• _WORK TASK_
Nothing should appear in the answer except the lines below from the line containing "iPad 8 (10,2″) (2020)" through the line containing "Improving people’s health", copied exactly, with pictures left out.

--- --- ---

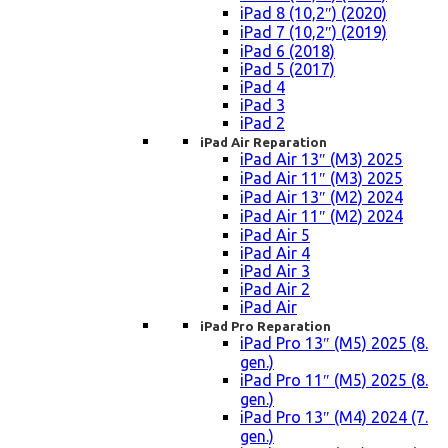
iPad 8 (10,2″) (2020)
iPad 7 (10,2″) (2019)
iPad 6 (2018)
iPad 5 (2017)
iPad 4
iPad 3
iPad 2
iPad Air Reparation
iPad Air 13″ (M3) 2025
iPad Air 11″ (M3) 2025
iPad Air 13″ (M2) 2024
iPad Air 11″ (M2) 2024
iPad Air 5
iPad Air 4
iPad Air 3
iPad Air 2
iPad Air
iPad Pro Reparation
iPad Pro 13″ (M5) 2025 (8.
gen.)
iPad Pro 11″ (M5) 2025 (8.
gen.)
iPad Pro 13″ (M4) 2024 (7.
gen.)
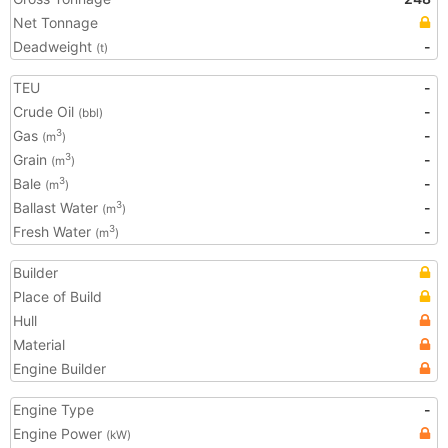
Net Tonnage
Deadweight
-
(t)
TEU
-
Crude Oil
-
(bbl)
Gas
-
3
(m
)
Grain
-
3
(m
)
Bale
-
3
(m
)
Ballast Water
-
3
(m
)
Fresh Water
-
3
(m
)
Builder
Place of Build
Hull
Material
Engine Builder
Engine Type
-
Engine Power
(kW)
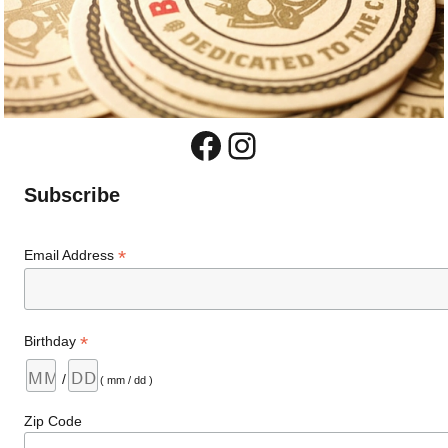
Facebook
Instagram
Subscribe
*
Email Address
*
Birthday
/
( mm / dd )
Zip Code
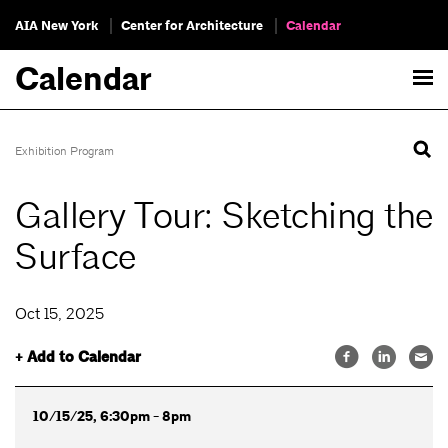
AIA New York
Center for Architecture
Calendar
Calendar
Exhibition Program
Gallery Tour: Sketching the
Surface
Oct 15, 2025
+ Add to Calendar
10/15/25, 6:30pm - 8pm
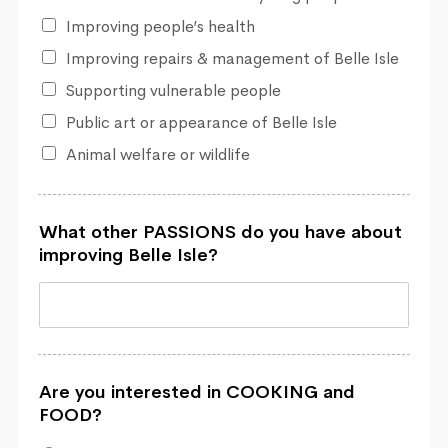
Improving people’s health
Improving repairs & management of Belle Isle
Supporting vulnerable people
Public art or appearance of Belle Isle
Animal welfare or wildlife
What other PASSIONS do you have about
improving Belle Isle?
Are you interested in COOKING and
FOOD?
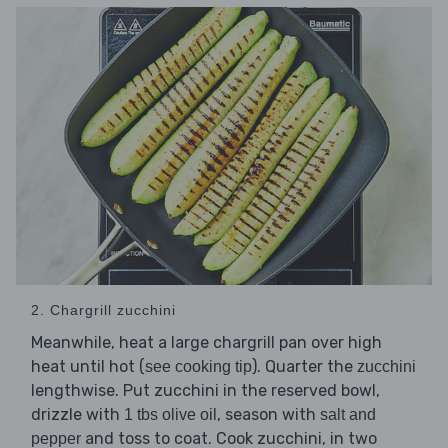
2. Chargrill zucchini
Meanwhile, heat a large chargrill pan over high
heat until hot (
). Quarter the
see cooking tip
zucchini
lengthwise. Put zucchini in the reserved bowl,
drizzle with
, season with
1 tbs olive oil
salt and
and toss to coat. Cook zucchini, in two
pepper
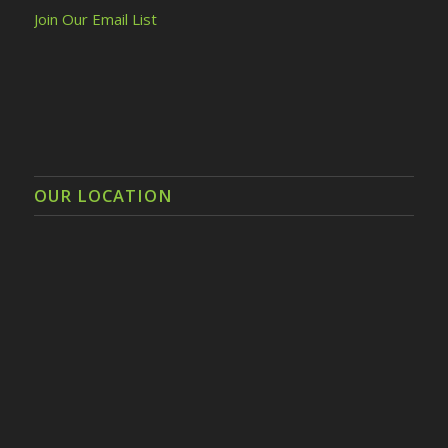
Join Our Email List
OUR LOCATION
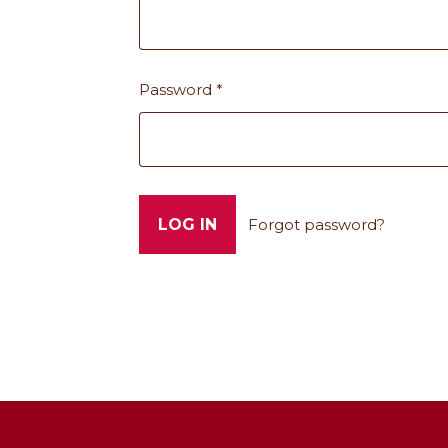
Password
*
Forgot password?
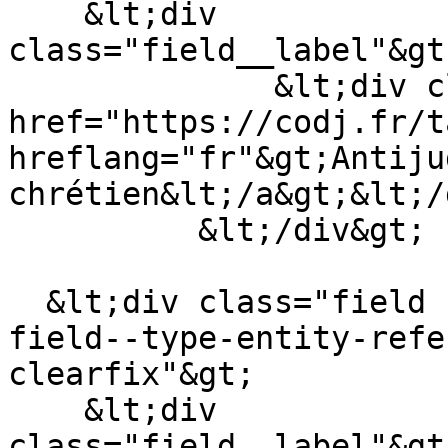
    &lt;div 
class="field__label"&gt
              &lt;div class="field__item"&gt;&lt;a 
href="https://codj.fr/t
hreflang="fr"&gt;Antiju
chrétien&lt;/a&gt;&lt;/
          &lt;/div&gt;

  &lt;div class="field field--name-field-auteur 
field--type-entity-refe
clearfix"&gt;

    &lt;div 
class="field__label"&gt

--- --- ---

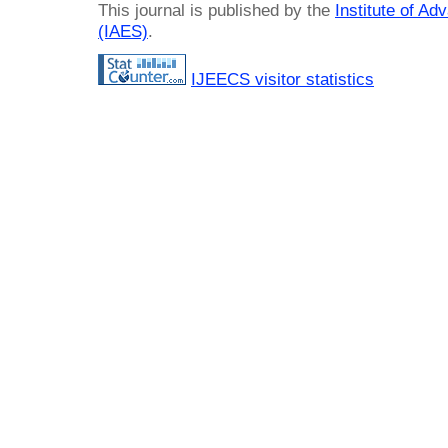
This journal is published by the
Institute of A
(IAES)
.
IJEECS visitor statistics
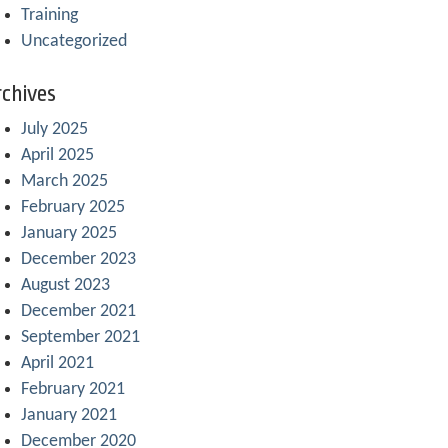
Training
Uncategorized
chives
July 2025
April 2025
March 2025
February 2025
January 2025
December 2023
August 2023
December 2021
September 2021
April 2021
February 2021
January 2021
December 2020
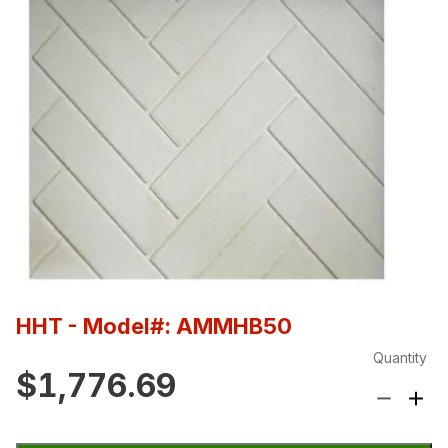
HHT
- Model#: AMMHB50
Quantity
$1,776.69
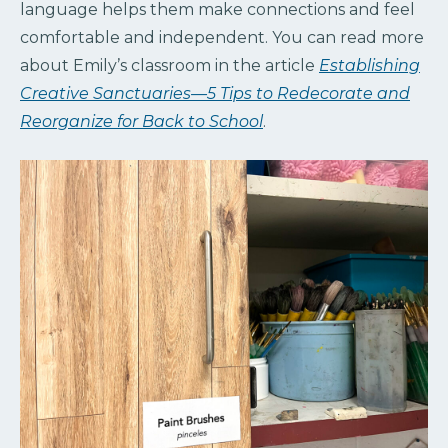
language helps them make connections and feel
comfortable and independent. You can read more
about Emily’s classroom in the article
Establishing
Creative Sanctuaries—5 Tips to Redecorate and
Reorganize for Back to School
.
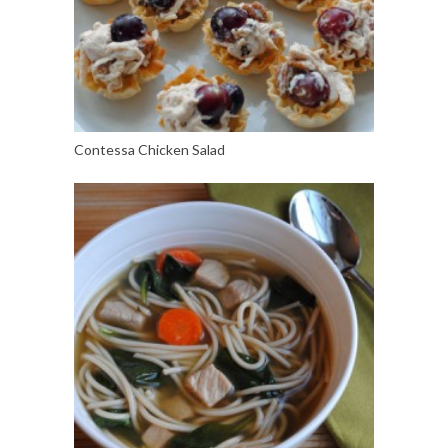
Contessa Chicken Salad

--- --- ---

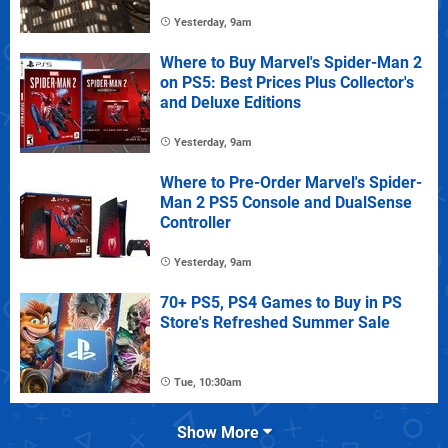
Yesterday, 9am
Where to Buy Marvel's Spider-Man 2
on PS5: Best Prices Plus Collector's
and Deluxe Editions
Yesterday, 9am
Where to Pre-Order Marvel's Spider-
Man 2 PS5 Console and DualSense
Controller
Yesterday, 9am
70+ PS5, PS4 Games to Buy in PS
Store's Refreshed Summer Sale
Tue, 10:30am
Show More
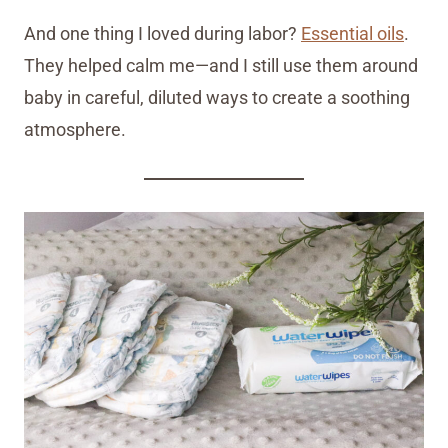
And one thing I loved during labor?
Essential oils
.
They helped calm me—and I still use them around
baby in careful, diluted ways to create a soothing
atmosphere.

--- --- ---

• _TASK ANSWER_
iPad 8 (10,2″) (2020)
iPad 7 (10,2″) (2019)
iPad 6 (2018)
iPad 5 (2017)
iPad 4
iPad 3
iPad 2
iPad Air Reparation
iPad Air 13″ (M3) 2025
iPad Air 11″ (M3) 2025
iPad Air 13″ (M2) 2024
iPad Air 11″ (M2) 2024
iPad Air 5
iPad Air 4
iPad Air 3
iPad Air 2
iPad Air
iPad Pro Reparation
iPad Pro 13″ (M5) 2025 (8.
gen.)
iPad Pro 11″ (M5) 2025 (8.
gen.)
iPad Pro 13″ (M4) 2024 (7.
gen.)
Net Tonnage
Deadweight
-
(t)
TEU
-
Crude Oil
-
(bbl)
Gas
-
3
(m
)
Grain
-
3
(m
)
Bale
-
3
(m
)
Ballast Water
-
3
(m
)
Fresh Water
-
3
(m
)
Builder
Place of Build
Hull
Material
Engine Builder
Engine Type
-
Engine Power
(kW)
Facebook
Instagram
Subscribe
*
Email Address
*
Birthday
/
( mm / dd )
Zip Code
AIA New York
Center for Architecture
Calendar
Calendar
Exhibition Program
Gallery Tour: Sketching the
Surface
Oct 15, 2025
+ Add to Calendar
10/15/25, 6:30pm - 8pm
Improving people’s health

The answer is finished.